Nem só de Mildred Pierce vive a safra 2011 da TV. Alguns destaques do que está no ar nesta primavera norte-americana:

The Borgias (Showtime, no ar nos EUA desde 3 de abril) – O sucesso de The Tudors animou a Showtime a investir nas séries de época, e o canal pago parece ter um xodó especial por linhagens poderosíssimas, cruéis e sexy –  uma combinação irresistível.  Os Borgias, a família de origem espanhola que se apossou de Roma no final do século 15 e se tornou sinônimo tanto de desmedida ambição quando de especial cuidado com as artes, são  sucessores mais que dignos das tramóias de Henrique VIII. Crédito especial para Neil Jordan, que escreveu e dirigiu os dois primeiros episódios, dando o tom para série como um estudo sobre a ambição e a banalidade do mal. Michael Hirst, que se tornou uma espécie de faz-tudo do drama histórico na TV (Tudors, Camelot) e no cinema (Elizabeth, Elizabeth: A era de ouro), segue no mesmo tom, mas o grande, enorme prazer da série é ver Jeremy Irons como o Papa Alexandre, com suas amantes, filhos, altos esquemas políticos, seduções de confessionário e limitada paciência com a mediocridade alheia.

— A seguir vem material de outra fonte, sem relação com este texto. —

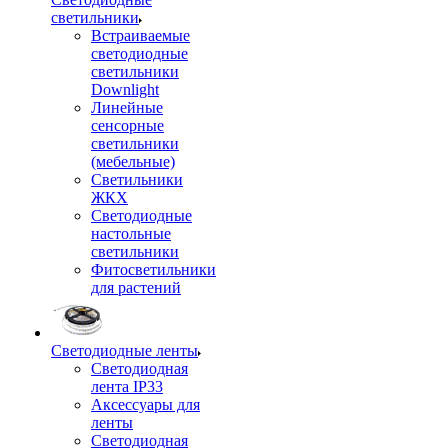
светильники
Встраиваемые
светодиодные
светильники
Downlight
Линейные
сенсорные
светильники
(мебельные)
Светильники
ЖКХ
Светодиодные
настольные
светильники
Фитосветильники
для растений
Светодиодные ленты
Светодиодная
лента IP33
Аксессуары для
ленты
Светодиодная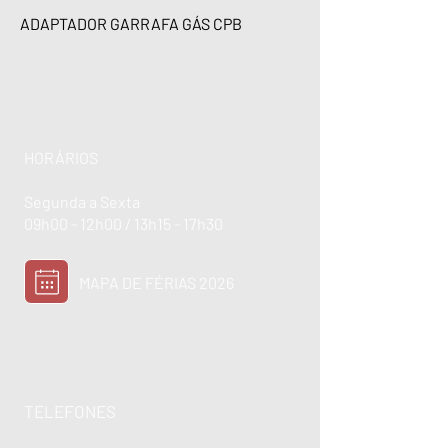
ADAPTADOR GARRAFA GÁS CPB
HORÁRIOS
Segunda a Sexta
09h00 - 12h00 / 13h15 - 17h30
MAPA DE FÉRIAS 2026
TELEFONES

The Killing (AMC, no ar no EUA desde 3 de abril) – Chove o tempo todo. Há florestas silenciosas e enevoadas, e um carro suspenso em câmera lenta, ao entardecer, do fundo de um lago, lindo e terrível. O clima é totalmente Twin Peaks nesta adaptação da mini-série dinamarquesa Fobrydelsen ( 2007), filmada em Vancouver mas teoricamente situada na vizinha Seattle.  Mireille Enos, que vem de vários pequenos papéis em filmes e séries e um desempenho mais substancial em Big Love, é a detetive de homicídios Sarah Linden, que, no último dia de trabalho (ela vai se casar e se mudar para a ensolarada Sonoma, California) tem que resolver o desaparecimento de uma adolescente. Cada episodio é um dia da investigação, e o clima não tem a exposição desenfreada e a necessidade de arrumar e explicar tudo dos CSIs da vida. A AMC apanhou muito com uma outra série cerebral como esta, Rubicon, mas The Killing, embaixo de seu verniz gelado, pulsa de emoção e humanidade.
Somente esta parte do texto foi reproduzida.